Your kids may have other feelings about them.
Younger generations care less about stuff.
It’s true. Kids these days – broadly speaking – have grown up with the world at their fingertips through the Internet.
They can access photos and videos of cherished memories, their favorite songs and movies, and the answer to virtually any question they could ask via the Internet.
They no longer need stacks of VHS tapes and shelves filled with photo albums. They’ve moved beyond CDs and home editions of the Encyclopedia Britannica.
Instead, they’ve embraced a modern, clean aesthetic. And they’ve decided to place more importance on making memories than collecting stuff to fill their homes – which isn’t necessarily a bad thing.
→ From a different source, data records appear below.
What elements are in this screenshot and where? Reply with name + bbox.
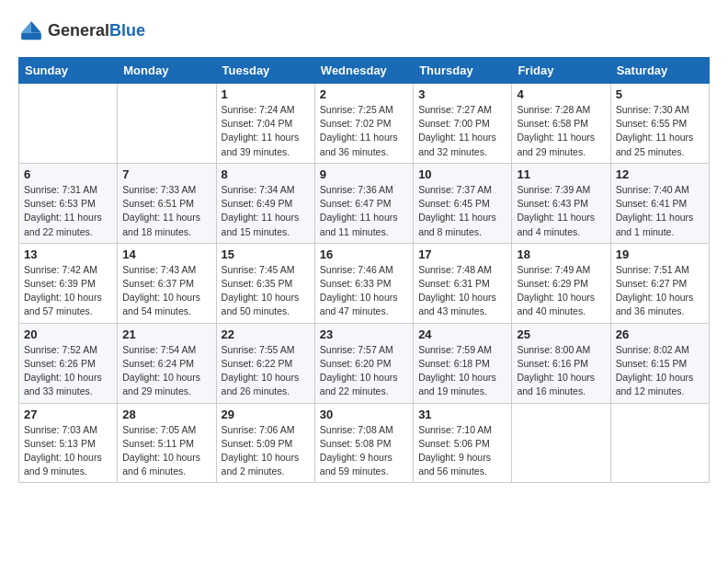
weekday-header: Saturday — [610, 58, 709, 84]
day-info: Sunrise: 8:00 AMSunset: 6:16 PMDaylight:… — [517, 343, 605, 399]
calendar-week-row: 13Sunrise: 7:42 AMSunset: 6:39 PMDayligh… — [19, 243, 710, 323]
day-number: 16 — [320, 247, 408, 261]
day-info: Sunrise: 7:45 AMSunset: 6:35 PMDaylight:… — [222, 263, 310, 319]
calendar-cell: 6Sunrise: 7:31 AMSunset: 6:53 PMDaylight… — [19, 163, 118, 243]
day-info: Sunrise: 7:43 AMSunset: 6:37 PMDaylight:… — [122, 263, 210, 319]
calendar-cell: 12Sunrise: 7:40 AMSunset: 6:41 PMDayligh… — [610, 163, 709, 243]
day-number: 2 — [320, 87, 408, 101]
calendar-week-row: 20Sunrise: 7:52 AMSunset: 6:26 PMDayligh… — [19, 323, 710, 403]
day-number: 22 — [222, 327, 310, 341]
day-number: 28 — [122, 408, 210, 421]
calendar-cell: 2Sunrise: 7:25 AMSunset: 7:02 PMDaylight… — [314, 84, 413, 164]
day-number: 7 — [122, 167, 210, 181]
day-info: Sunrise: 7:10 AMSunset: 5:06 PMDaylight:… — [418, 423, 506, 479]
calendar-cell — [19, 84, 118, 164]
day-info: Sunrise: 7:55 AMSunset: 6:22 PMDaylight:… — [222, 343, 310, 399]
day-info: Sunrise: 7:48 AMSunset: 6:31 PMDaylight:… — [418, 263, 506, 319]
day-number: 31 — [418, 408, 506, 421]
day-number: 5 — [616, 87, 704, 101]
day-info: Sunrise: 7:59 AMSunset: 6:18 PMDaylight:… — [418, 343, 506, 399]
calendar-cell: 14Sunrise: 7:43 AMSunset: 6:37 PMDayligh… — [118, 243, 216, 323]
day-number: 12 — [616, 167, 704, 181]
calendar-cell: 26Sunrise: 8:02 AMSunset: 6:15 PMDayligh… — [610, 323, 709, 403]
calendar-cell: 29Sunrise: 7:06 AMSunset: 5:09 PMDayligh… — [216, 403, 314, 483]
calendar-cell: 16Sunrise: 7:46 AMSunset: 6:33 PMDayligh… — [314, 243, 413, 323]
svg-marker-0 — [31, 21, 41, 32]
day-info: Sunrise: 7:40 AMSunset: 6:41 PMDaylight:… — [616, 183, 704, 239]
day-number: 18 — [517, 247, 605, 261]
logo-general: GeneralBlue — [48, 22, 145, 40]
day-number: 25 — [517, 327, 605, 341]
day-number: 23 — [320, 327, 408, 341]
calendar-table: SundayMondayTuesdayWednesdayThursdayFrid… — [18, 57, 710, 483]
day-info: Sunrise: 7:24 AMSunset: 7:04 PMDaylight:… — [222, 103, 310, 159]
day-number: 21 — [122, 327, 210, 341]
calendar-cell: 8Sunrise: 7:34 AMSunset: 6:49 PMDaylight… — [216, 163, 314, 243]
weekday-header: Thursday — [414, 58, 512, 84]
calendar-cell — [610, 403, 709, 483]
weekday-header: Wednesday — [314, 58, 413, 84]
calendar-cell: 28Sunrise: 7:05 AMSunset: 5:11 PMDayligh… — [118, 403, 216, 483]
header: GeneralBlue — [18, 18, 710, 44]
day-number: 29 — [222, 408, 310, 421]
logo: GeneralBlue — [18, 18, 145, 44]
day-number: 13 — [24, 247, 112, 261]
day-info: Sunrise: 7:08 AMSunset: 5:08 PMDaylight:… — [320, 423, 408, 479]
calendar-cell: 11Sunrise: 7:39 AMSunset: 6:43 PMDayligh… — [512, 163, 610, 243]
day-number: 14 — [122, 247, 210, 261]
day-number: 1 — [222, 87, 310, 101]
calendar-cell: 13Sunrise: 7:42 AMSunset: 6:39 PMDayligh… — [19, 243, 118, 323]
calendar-cell: 24Sunrise: 7:59 AMSunset: 6:18 PMDayligh… — [414, 323, 512, 403]
day-info: Sunrise: 7:42 AMSunset: 6:39 PMDaylight:… — [24, 263, 112, 319]
calendar-cell: 31Sunrise: 7:10 AMSunset: 5:06 PMDayligh… — [414, 403, 512, 483]
day-info: Sunrise: 7:30 AMSunset: 6:55 PMDaylight:… — [616, 103, 704, 159]
calendar-cell: 19Sunrise: 7:51 AMSunset: 6:27 PMDayligh… — [610, 243, 709, 323]
weekday-header: Sunday — [19, 58, 118, 84]
calendar-cell: 4Sunrise: 7:28 AMSunset: 6:58 PMDaylight… — [512, 84, 610, 164]
day-info: Sunrise: 7:39 AMSunset: 6:43 PMDaylight:… — [517, 183, 605, 239]
calendar-cell: 18Sunrise: 7:49 AMSunset: 6:29 PMDayligh… — [512, 243, 610, 323]
day-info: Sunrise: 7:46 AMSunset: 6:33 PMDaylight:… — [320, 263, 408, 319]
svg-marker-1 — [21, 21, 31, 32]
day-info: Sunrise: 7:27 AMSunset: 7:00 PMDaylight:… — [418, 103, 506, 159]
calendar-cell: 10Sunrise: 7:37 AMSunset: 6:45 PMDayligh… — [414, 163, 512, 243]
day-number: 17 — [418, 247, 506, 261]
calendar-cell: 5Sunrise: 7:30 AMSunset: 6:55 PMDaylight… — [610, 84, 709, 164]
calendar-cell: 25Sunrise: 8:00 AMSunset: 6:16 PMDayligh… — [512, 323, 610, 403]
calendar-header-row: SundayMondayTuesdayWednesdayThursdayFrid… — [19, 58, 710, 84]
day-info: Sunrise: 7:51 AMSunset: 6:27 PMDaylight:… — [616, 263, 704, 319]
day-info: Sunrise: 7:28 AMSunset: 6:58 PMDaylight:… — [517, 103, 605, 159]
day-number: 4 — [517, 87, 605, 101]
weekday-header: Tuesday — [216, 58, 314, 84]
calendar-cell: 7Sunrise: 7:33 AMSunset: 6:51 PMDaylight… — [118, 163, 216, 243]
calendar-cell: 30Sunrise: 7:08 AMSunset: 5:08 PMDayligh… — [314, 403, 413, 483]
day-number: 8 — [222, 167, 310, 181]
day-number: 20 — [24, 327, 112, 341]
calendar-cell: 22Sunrise: 7:55 AMSunset: 6:22 PMDayligh… — [216, 323, 314, 403]
calendar-cell: 23Sunrise: 7:57 AMSunset: 6:20 PMDayligh… — [314, 323, 413, 403]
svg-rect-2 — [21, 33, 41, 40]
day-number: 24 — [418, 327, 506, 341]
day-info: Sunrise: 7:25 AMSunset: 7:02 PMDaylight:… — [320, 103, 408, 159]
day-number: 3 — [418, 87, 506, 101]
day-info: Sunrise: 8:02 AMSunset: 6:15 PMDaylight:… — [616, 343, 704, 399]
logo-icon — [18, 18, 44, 44]
day-info: Sunrise: 7:49 AMSunset: 6:29 PMDaylight:… — [517, 263, 605, 319]
day-info: Sunrise: 7:54 AMSunset: 6:24 PMDaylight:… — [122, 343, 210, 399]
calendar-cell — [118, 84, 216, 164]
calendar-cell: 17Sunrise: 7:48 AMSunset: 6:31 PMDayligh… — [414, 243, 512, 323]
calendar-cell: 3Sunrise: 7:27 AMSunset: 7:00 PMDaylight… — [414, 84, 512, 164]
day-info: Sunrise: 7:57 AMSunset: 6:20 PMDaylight:… — [320, 343, 408, 399]
day-info: Sunrise: 7:31 AMSunset: 6:53 PMDaylight:… — [24, 183, 112, 239]
calendar-cell — [512, 403, 610, 483]
day-number: 10 — [418, 167, 506, 181]
day-info: Sunrise: 7:33 AMSunset: 6:51 PMDaylight:… — [122, 183, 210, 239]
calendar-week-row: 6Sunrise: 7:31 AMSunset: 6:53 PMDaylight… — [19, 163, 710, 243]
weekday-header: Monday — [118, 58, 216, 84]
calendar-cell: 21Sunrise: 7:54 AMSunset: 6:24 PMDayligh… — [118, 323, 216, 403]
calendar-cell: 27Sunrise: 7:03 AMSunset: 5:13 PMDayligh… — [19, 403, 118, 483]
weekday-header: Friday — [512, 58, 610, 84]
day-info: Sunrise: 7:52 AMSunset: 6:26 PMDaylight:… — [24, 343, 112, 399]
day-info: Sunrise: 7:36 AMSunset: 6:47 PMDaylight:… — [320, 183, 408, 239]
day-info: Sunrise: 7:03 AMSunset: 5:13 PMDaylight:… — [24, 423, 112, 479]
Millennials Don’t Want Heirlooms. What’s On The List?
Unfortunately, quite a few things seem to fall into the “No, thanks!” pile for many millennials. If you’re trying to get rid of any of the following, bad news – your kids probably won’t want these:
- Wedding dresses. Sorry, Mom. She probably doesn’t want to wear your vintage wedding gown down the aisle when she gets married. Styles change, and unless you’ve picked a true classic and preserved it really well, chances are she’d rather get a dress of her choosing.
- Dinnerware of all kinds. Fine china, crystal stemware, silver-plated serving pieces, and other items intended to impress the guests aren’t commonplace anymore. They take more effort to wash and who has the room to store all of that extra stuff?
- Dark, heavy, antique furniture. Your millennial son or daughter likely doesn’t want your curio cabinet, entertainment center, or 300-pound coffee table. While some styles do come back around (and frankly furniture used to be made better), chances are they already have the pieces they want in their home.
- Antique dolls or figurine collections. While some collectible items never go out of fashion, some do. Your antique dolls and figurines may win you big points at an antique auction, but your kids don’t want to inherit your collection.
- Steamer trunks or suitcases. Luggage has made some serious progress over the last few decades. While old luggage is certainly reliable and sturdy, the suitcases on the market today are lightweight, durable, and easy to navigate through a busy airport.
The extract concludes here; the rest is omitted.